I think a and b will have same answers
2) ah I see what I did wrong a) negative infinity
b) negative infinity
c) negative infinity
a) –4 ? I just did –8/2 since 6 doesn’t matter if its going to infinity which gives me –4
b) 0 ? very large denominator, very small numerator
d) – 1/3 , but is there a quicker method ? I had to use calculator and I want to try without using calculator
e) 1/3 same as d, but I used calculator, is there a fast method
4)the functions cannot equal to 8 where the piecewise is ? what are the next steps to this ?
5) I’m not supposed to use a calculator but I did it anyways for the sake of solving this problem. Wait, is the answer =2 ? when I graphed it, its basically a frowning and smiling parabola with y=1. if f(-3)=2 , then it’s removable discontinuity? So 2 should be the answer?
6) sorry I meant 3. I’m pretty sure that is correct ?
Thank you for responding really quick ! I appreciate it. Still a newbie at this…
Sorry if it is very hard to read, I tried to use different colors so its easier. Thanks again
1. Still not quite, but you are getting closer. Don't forget about the square root.
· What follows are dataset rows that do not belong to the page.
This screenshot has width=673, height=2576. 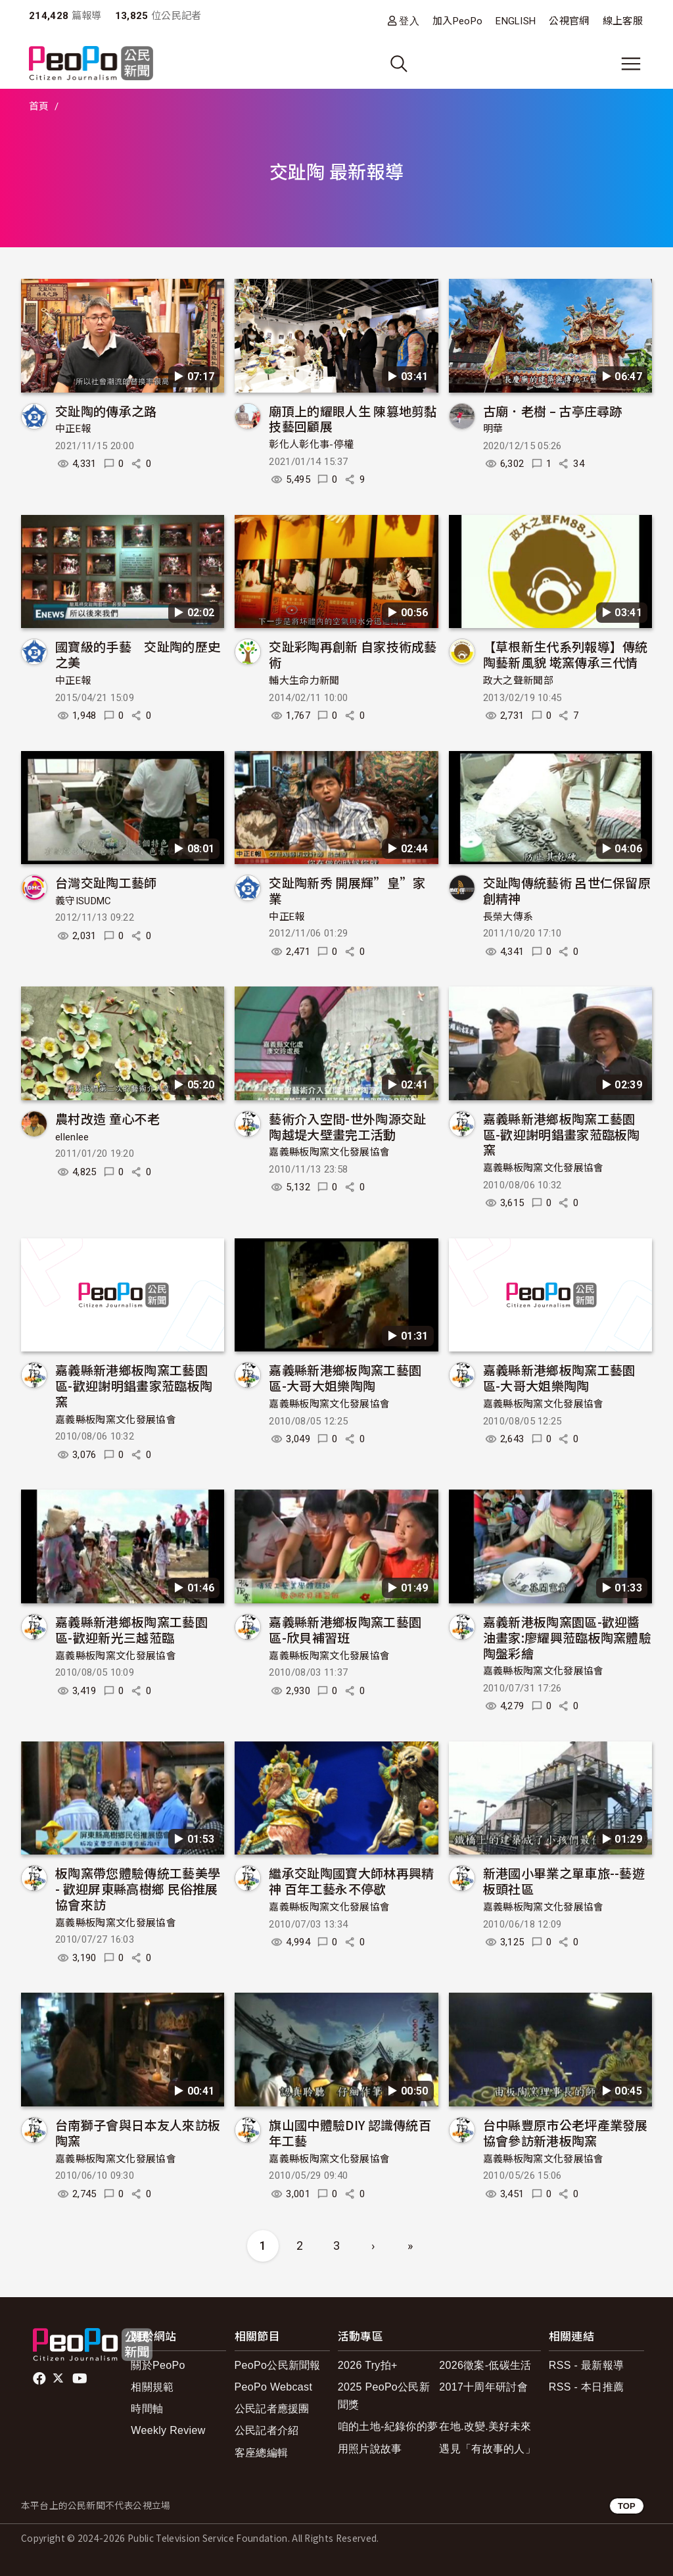 What do you see at coordinates (631, 64) in the screenshot?
I see `[展開主選單]` at bounding box center [631, 64].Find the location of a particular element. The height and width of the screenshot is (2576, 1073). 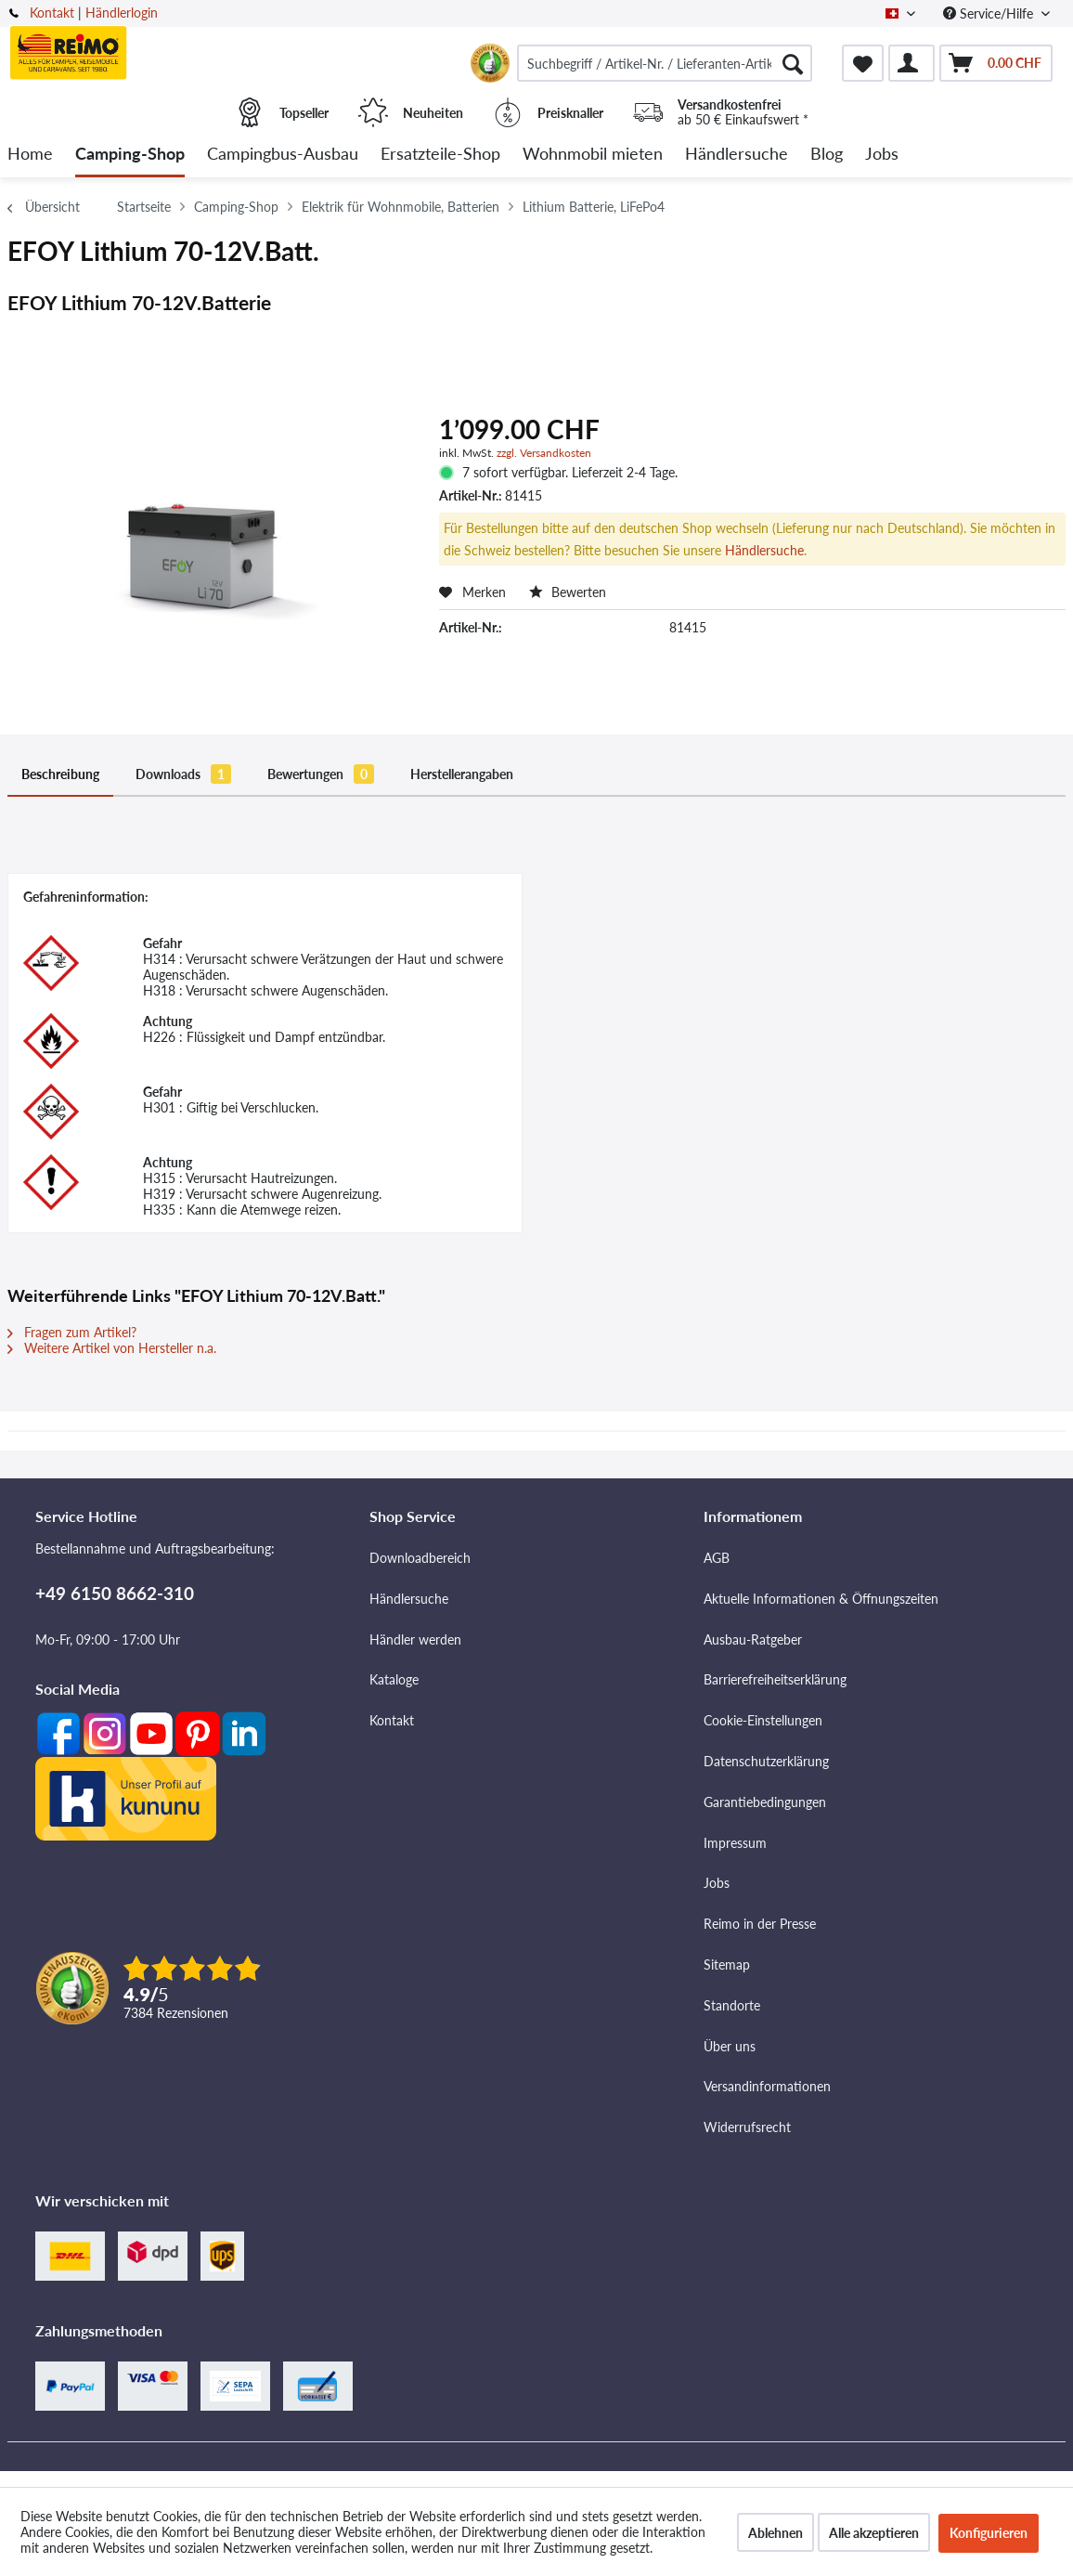

Bewerten is located at coordinates (567, 592).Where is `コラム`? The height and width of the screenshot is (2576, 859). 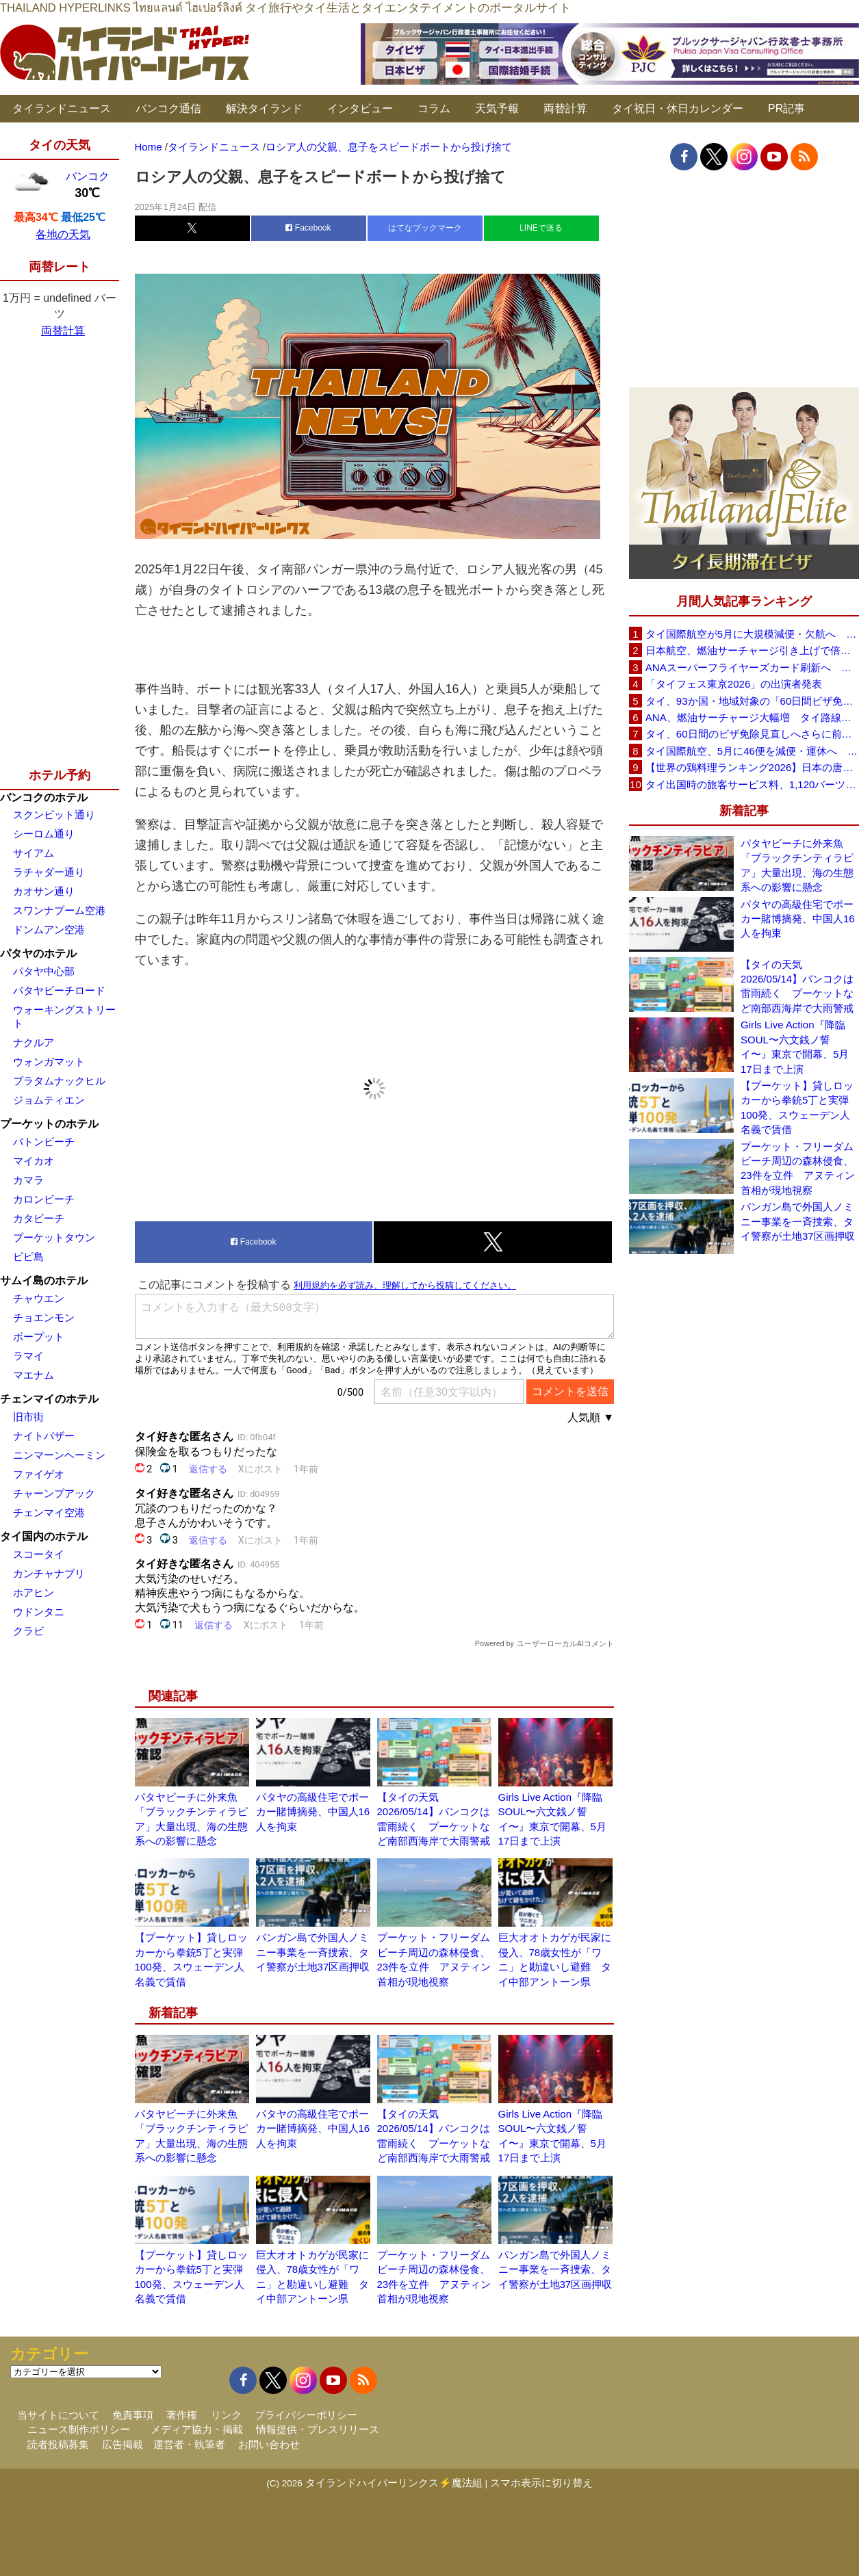 コラム is located at coordinates (434, 108).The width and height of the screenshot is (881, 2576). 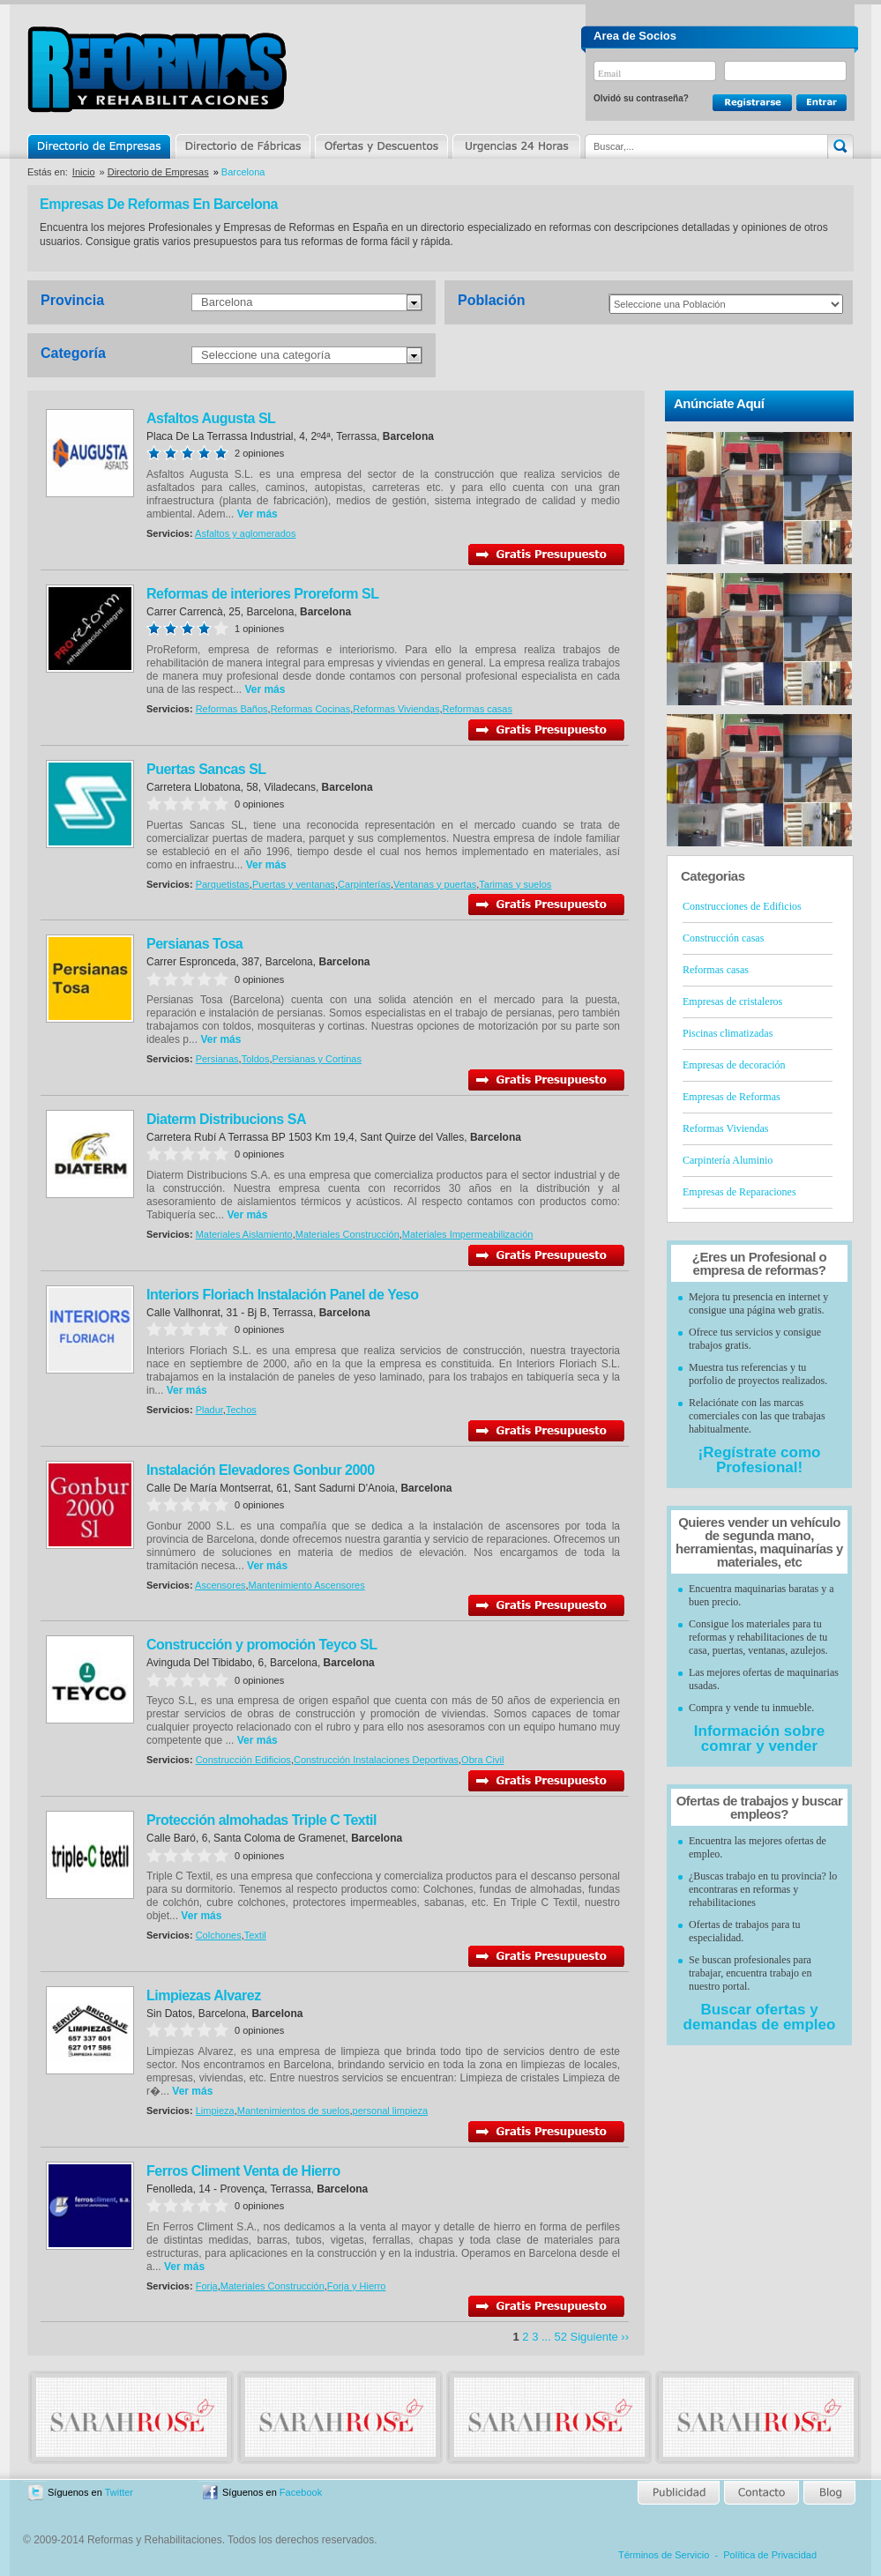 I want to click on Barcelona, so click(x=227, y=302).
The two limits will not be the same, which you will see if you graph it, but the graph does possess some symmetry.
2. Very good.
3. a, b, c) All good.
3. d, e) This question is identical to #1. My suggestion was to put everything underneath the square root sign first, and then take a square root at the end. Do you understand what I mean?
4. The intuitive idea is that the two branches must meet at the point which switches from one branch to the other. For x < 8, we follow the first branch. At x = 8, we suddenly jump to the second branch. At this point x = 8, if the two branches don't meet, then the function isn't continuous. What if they do meet?
5. The answer is -2, but the question also asks you to show that the discontinuity is removable. That is, after defining f(-3) = 2, you need to show that the function is now continuous. It is similar to #4.
3. d, e) Your answers were right (i.e. -1/3 and 1/3). I was trying to give you a pointer to solving it quickly without the calculator. Put the denominator under a square root (how would you do that?) and then you can put the entire fraction under a square root. Find out what the fraction under the square root tends to, then take the square root of that to get your answer.
4. Yes, you've got it now.
5. You had the answer before, it was +2 (maybe you just had a typo). You need to prove that the two branches both meet at 2. So yes, you plug it in, but you should be explicit that you plugged -3 into both branches.